- EXTRACTED INFORMATION
--- START ---

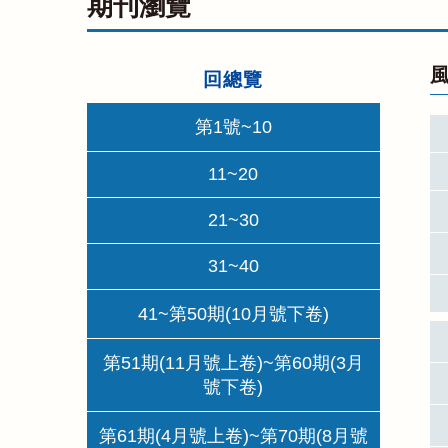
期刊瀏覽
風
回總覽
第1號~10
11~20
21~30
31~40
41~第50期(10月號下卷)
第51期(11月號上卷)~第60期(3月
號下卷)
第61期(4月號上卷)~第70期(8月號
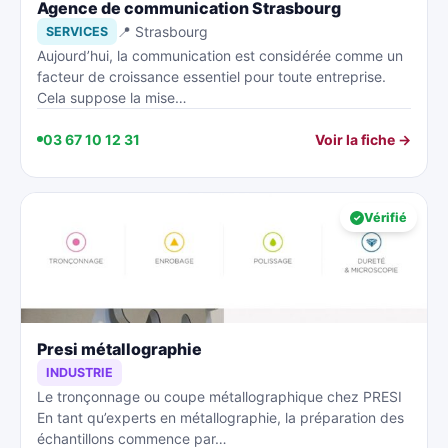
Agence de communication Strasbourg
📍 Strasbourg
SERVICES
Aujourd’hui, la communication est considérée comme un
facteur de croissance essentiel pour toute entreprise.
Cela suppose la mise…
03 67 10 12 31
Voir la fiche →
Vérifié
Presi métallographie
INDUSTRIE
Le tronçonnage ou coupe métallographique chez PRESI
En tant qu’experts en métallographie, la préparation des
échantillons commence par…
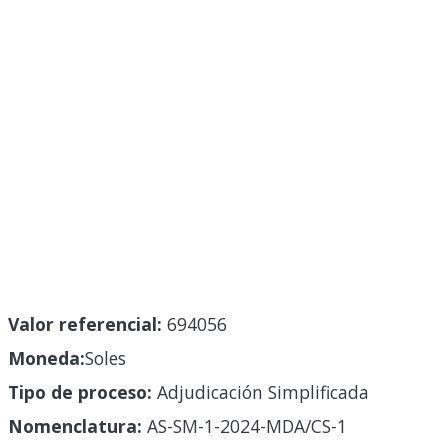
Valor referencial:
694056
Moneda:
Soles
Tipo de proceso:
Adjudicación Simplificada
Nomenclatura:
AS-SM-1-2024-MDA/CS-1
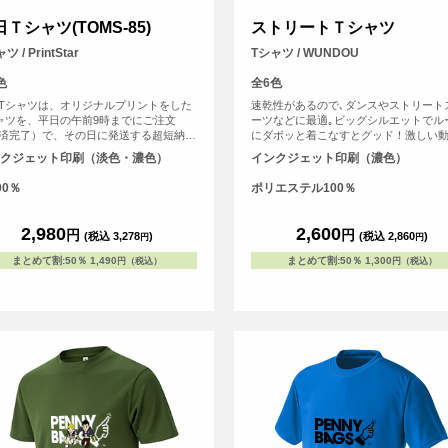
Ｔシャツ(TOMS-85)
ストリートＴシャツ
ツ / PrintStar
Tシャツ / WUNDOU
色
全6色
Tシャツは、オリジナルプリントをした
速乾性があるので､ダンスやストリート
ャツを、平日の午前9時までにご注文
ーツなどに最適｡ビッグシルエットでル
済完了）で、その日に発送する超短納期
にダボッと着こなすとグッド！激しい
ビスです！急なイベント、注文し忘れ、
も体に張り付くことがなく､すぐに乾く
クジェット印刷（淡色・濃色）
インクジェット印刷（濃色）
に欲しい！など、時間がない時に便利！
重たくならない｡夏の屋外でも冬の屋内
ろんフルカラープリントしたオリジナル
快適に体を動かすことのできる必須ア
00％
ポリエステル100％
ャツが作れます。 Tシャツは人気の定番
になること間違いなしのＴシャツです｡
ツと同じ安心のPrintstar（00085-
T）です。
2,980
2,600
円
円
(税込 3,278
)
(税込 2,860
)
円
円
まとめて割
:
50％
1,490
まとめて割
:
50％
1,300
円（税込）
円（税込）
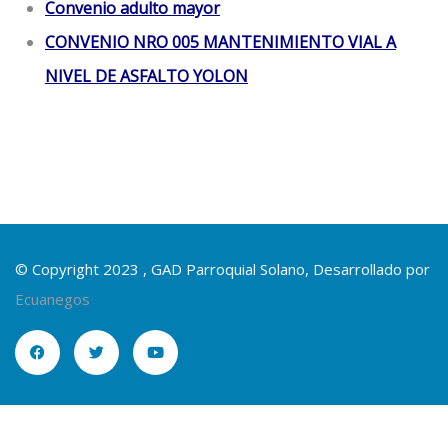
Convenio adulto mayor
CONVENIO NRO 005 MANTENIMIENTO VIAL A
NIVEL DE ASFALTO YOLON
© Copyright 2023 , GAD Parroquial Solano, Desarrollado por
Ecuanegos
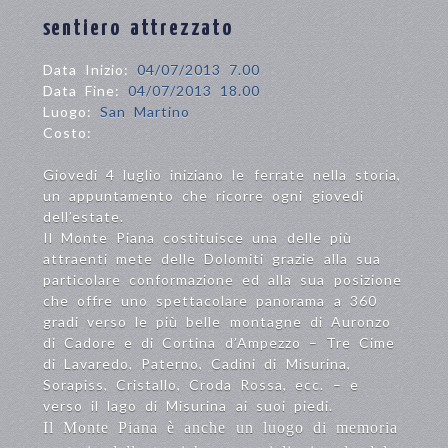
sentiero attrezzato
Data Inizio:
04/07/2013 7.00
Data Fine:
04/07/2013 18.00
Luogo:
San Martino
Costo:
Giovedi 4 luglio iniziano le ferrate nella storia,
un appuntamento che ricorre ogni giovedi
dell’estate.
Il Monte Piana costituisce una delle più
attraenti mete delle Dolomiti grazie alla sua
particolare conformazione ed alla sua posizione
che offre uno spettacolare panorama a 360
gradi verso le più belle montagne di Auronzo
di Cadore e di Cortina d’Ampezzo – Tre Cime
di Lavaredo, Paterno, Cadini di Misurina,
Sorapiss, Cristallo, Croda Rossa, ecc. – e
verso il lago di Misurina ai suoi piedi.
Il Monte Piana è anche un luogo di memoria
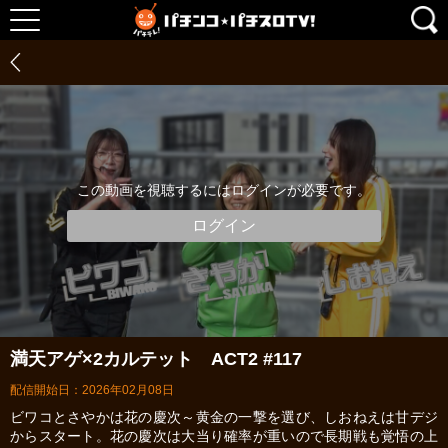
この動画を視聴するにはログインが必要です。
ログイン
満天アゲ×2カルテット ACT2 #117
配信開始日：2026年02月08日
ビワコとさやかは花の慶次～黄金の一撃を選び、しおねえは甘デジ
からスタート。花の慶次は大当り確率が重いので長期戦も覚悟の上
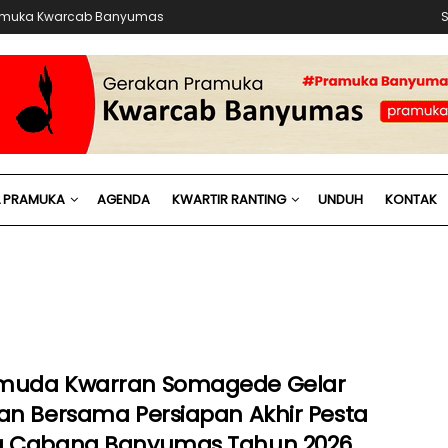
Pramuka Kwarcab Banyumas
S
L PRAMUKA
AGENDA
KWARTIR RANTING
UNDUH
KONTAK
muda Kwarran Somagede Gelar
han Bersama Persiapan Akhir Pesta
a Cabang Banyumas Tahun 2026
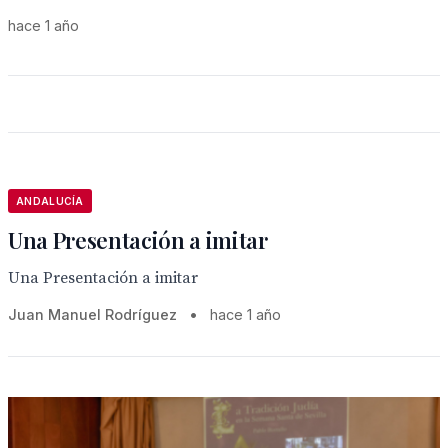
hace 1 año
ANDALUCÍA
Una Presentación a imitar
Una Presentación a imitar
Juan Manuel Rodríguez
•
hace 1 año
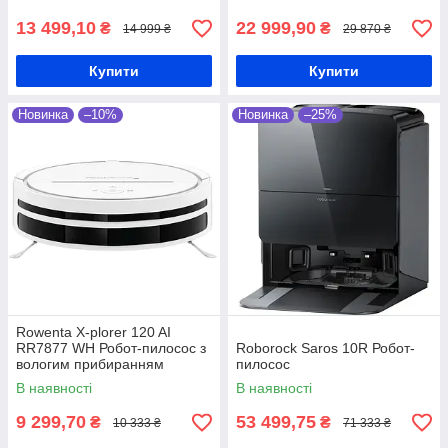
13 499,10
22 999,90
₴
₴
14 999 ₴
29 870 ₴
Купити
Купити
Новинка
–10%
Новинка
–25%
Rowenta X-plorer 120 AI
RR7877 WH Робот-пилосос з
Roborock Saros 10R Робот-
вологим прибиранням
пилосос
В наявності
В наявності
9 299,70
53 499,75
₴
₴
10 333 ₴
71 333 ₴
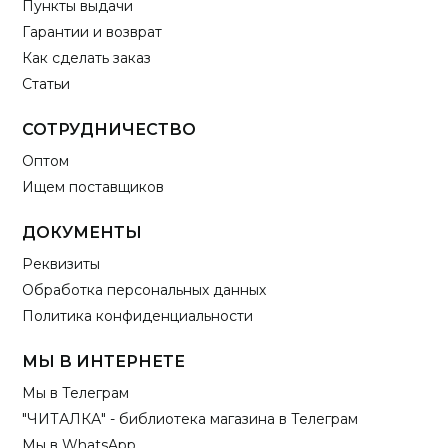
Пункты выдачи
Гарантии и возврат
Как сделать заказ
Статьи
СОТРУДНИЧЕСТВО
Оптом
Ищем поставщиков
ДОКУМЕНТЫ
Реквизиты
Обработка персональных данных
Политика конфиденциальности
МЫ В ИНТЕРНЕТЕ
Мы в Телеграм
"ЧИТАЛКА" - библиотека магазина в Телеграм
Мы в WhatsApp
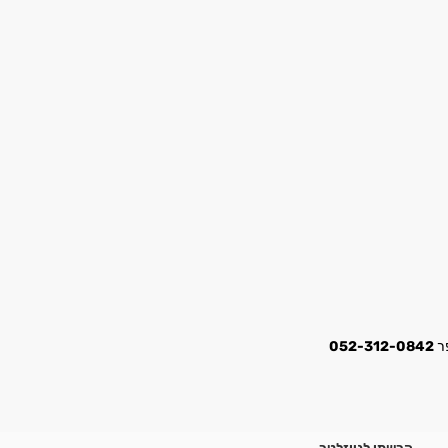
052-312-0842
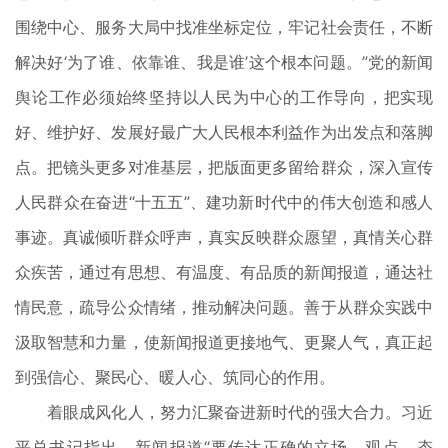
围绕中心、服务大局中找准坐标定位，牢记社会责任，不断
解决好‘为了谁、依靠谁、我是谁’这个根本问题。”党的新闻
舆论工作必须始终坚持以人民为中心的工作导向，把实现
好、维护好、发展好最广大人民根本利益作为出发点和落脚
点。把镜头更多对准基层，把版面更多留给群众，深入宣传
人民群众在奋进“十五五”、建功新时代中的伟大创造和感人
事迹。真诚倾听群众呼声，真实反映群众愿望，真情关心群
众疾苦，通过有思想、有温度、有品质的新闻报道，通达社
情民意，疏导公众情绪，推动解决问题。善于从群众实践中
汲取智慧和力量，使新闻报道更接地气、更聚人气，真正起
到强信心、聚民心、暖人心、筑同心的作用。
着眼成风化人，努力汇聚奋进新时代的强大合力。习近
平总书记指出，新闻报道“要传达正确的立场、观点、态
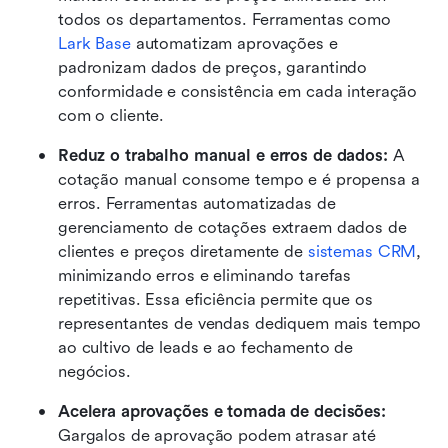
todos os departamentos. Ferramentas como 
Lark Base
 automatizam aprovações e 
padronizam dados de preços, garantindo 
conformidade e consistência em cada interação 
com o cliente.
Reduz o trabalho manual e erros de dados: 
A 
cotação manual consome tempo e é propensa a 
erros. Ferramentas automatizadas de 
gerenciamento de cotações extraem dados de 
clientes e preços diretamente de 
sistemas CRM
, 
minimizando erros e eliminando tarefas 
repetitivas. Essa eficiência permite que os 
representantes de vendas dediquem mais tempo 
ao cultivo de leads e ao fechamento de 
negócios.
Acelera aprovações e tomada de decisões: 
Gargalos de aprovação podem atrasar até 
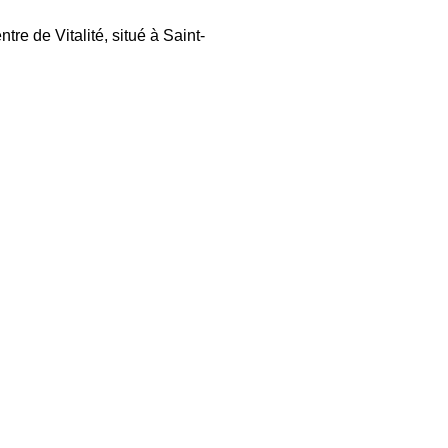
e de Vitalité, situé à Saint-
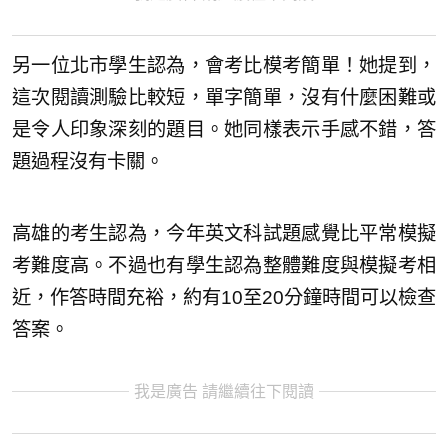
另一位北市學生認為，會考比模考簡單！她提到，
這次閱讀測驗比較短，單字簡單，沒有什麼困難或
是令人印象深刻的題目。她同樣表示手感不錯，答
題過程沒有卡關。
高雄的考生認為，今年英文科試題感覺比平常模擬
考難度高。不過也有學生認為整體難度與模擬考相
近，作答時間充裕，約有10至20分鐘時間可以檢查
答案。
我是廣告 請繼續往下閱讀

--- END ---

Restate, word for word, the entries above, dropping any picture.

期刊瀏覽
風
回總覽
第1號~10
11~20
21~30
31~40
41~第50期(10月號下卷)
第51期(11月號上卷)~第60期(3月
號下卷)
第61期(4月號上卷)~第70期(8月號
Agence de communication Strasbourg
📍 Strasbourg
SERVICES
Aujourd’hui, la communication est considérée comme un
facteur de croissance essentiel pour toute entreprise.
Cela suppose la mise…
03 67 10 12 31
Voir la fiche →
Vérifié
Presi métallographie
INDUSTRIE
Le tronçonnage ou coupe métallographique chez PRESI
En tant qu’experts en métallographie, la préparation des
échantillons commence par…
Valor referencial:
694056
Moneda:
Soles
Tipo de proceso:
Adjudicación Simplificada
Nomenclatura:
AS-SM-1-2024-MDA/CS-1
Ｔシャツ(TOMS-85)
ストリートＴシャツ
ツ / PrintStar
Tシャツ / WUNDOU
色
全6色
Tシャツは、オリジナルプリントをした
速乾性があるので､ダンスやストリート
ャツを、平日の午前9時までにご注文
ーツなどに最適｡ビッグシルエットでル
済完了）で、その日に発送する超短納期
にダボッと着こなすとグッド！激しい
ビスです！急なイベント、注文し忘れ、
も体に張り付くことがなく､すぐに乾く
クジェット印刷（淡色・濃色）
インクジェット印刷（濃色）
に欲しい！など、時間がない時に便利！
重たくならない｡夏の屋外でも冬の屋内
ろんフルカラープリントしたオリジナル
快適に体を動かすことのできる必須ア
00％
ポリエステル100％
ャツが作れます。 Tシャツは人気の定番
になること間違いなしのＴシャツです｡
ツと同じ安心のPrintstar（00085-
T）です。
2,980
2,600
円
円
(税込 3,278
)
(税込 2,860
)
円
円
まとめて割
:
50％
1,490
まとめて割
:
50％
1,300
円（税込）
円（税込）
Convenio adulto mayor
CONVENIO NRO 005 MANTENIMIENTO VIAL A
NIVEL DE ASFALTO YOLON
© Copyright 2023 , GAD Parroquial Solano, Desarrollado por
Ecuanegos
sentiero attrezzato
Data Inizio:
04/07/2013 7.00
Data Fine:
04/07/2013 18.00
Luogo:
San Martino
Costo:
Giovedi 4 luglio iniziano le ferrate nella storia,
un appuntamento che ricorre ogni giovedi
dell’estate.
Il Monte Piana costituisce una delle più
attraenti mete delle Dolomiti grazie alla sua
particolare conformazione ed alla sua posizione
che offre uno spettacolare panorama a 360
gradi verso le più belle montagne di Auronzo
di Cadore e di Cortina d’Ampezzo – Tre Cime
di Lavaredo, Paterno, Cadini di Misurina,
Sorapiss, Cristallo, Croda Rossa, ecc. – e
verso il lago di Misurina ai suoi piedi.
Il Monte Piana è anche un luogo di memoria
この動画を視聴するにはログインが必要です。
ログイン
満天アゲ×2カルテット ACT2 #117
配信開始日：2026年02月08日
ビワコとさやかは花の慶次～黄金の一撃を選び、しおねえは甘デジ
からスタート。花の慶次は大当り確率が重いので長期戦も覚悟の上
Pramuka Kwarcab Banyumas
S
L PRAMUKA
AGENDA
KWARTIR RANTING
UNDUH
KONTAK
muda Kwarran Somagede Gelar
han Bersama Persiapan Akhir Pesta
a Cabang Banyumas Tahun 2026
hace 1 año
ANDALUCÍA
Una Presentación a imitar
Una Presentación a imitar
Juan Manuel Rodríguez
•
hace 1 año
13 499,10
22 999,90
₴
₴
14 999 ₴
29 870 ₴
Купити
Купити
Новинка
–10%
Новинка
–25%
Rowenta X-plorer 120 AI
RR7877 WH Робот-пилосос з
Roborock Saros 10R Робот-
вологим прибиранням
пилосос
В наявності
В наявності
9 299,70
53 499,75
₴
₴
10 333 ₴
71 333 ₴
Пункты выдачи
Гарантии и возврат
Как сделать заказ
Статьи
СОТРУДНИЧЕСТВО
Оптом
Ищем поставщиков
ДОКУМЕНТЫ
Реквизиты
Обработка персональных данных
Политика конфиденциальности
МЫ В ИНТЕРНЕТЕ
Мы в Телеграм
"ЧИТАЛКА" - библиотека магазина в Телеграм
Мы в WhatsApp
052-312-0842
围绕中心、服务大局中找准坐标定位，牢记社会责任，不断
解决好‘为了谁、依靠谁、我是谁’这个根本问题。”党的新闻
舆论工作必须始终坚持以人民为中心的工作导向，把实现
好、维护好、发展好最广大人民根本利益作为出发点和落脚
点。把镜头更多对准基层，把版面更多留给群众，深入宣传
人民群众在奋进“十五五”、建功新时代中的伟大创造和感人
事迹。真诚倾听群众呼声，真实反映群众愿望，真情关心群
众疾苦，通过有思想、有温度、有品质的新闻报道，通达社
情民意，疏导公众情绪，推动解决问题。善于从群众实践中
汲取智慧和力量，使新闻报道更接地气、更聚人气，真正起
到强信心、聚民心、暖人心、筑同心的作用。
着眼成风化人，努力汇聚奋进新时代的强大合力。习近
平总书记指出，新闻报道“要传达正确的立场、观点、态
todos os departamentos. Ferramentas como 
Lark Base
 automatizam aprovações e 
padronizam dados de preços, garantindo 
conformidade e consistência em cada interação 
com o cliente.
Reduz o trabalho manual e erros de dados: 
A 
cotação manual consome tempo e é propensa a 
erros. Ferramentas automatizadas de 
gerenciamento de cotações extraem dados de 
clientes e preços diretamente de 
sistemas CRM
, 
minimizando erros e eliminando tarefas 
repetitivas. Essa eficiência permite que os 
representantes de vendas dediquem mais tempo 
ao cultivo de leads e ao fechamento de 
negócios.
Acelera aprovações e tomada de decisões: 
Gargalos de aprovação podem atrasar até 
e de Vitalité, situé à Saint-
另一位北市學生認為，會考比模考簡單！她提到，
這次閱讀測驗比較短，單字簡單，沒有什麼困難或
是令人印象深刻的題目。她同樣表示手感不錯，答
題過程沒有卡關。
高雄的考生認為，今年英文科試題感覺比平常模擬
考難度高。不過也有學生認為整體難度與模擬考相
近，作答時間充裕，約有10至20分鐘時間可以檢查
答案。
我是廣告 請繼續往下閱讀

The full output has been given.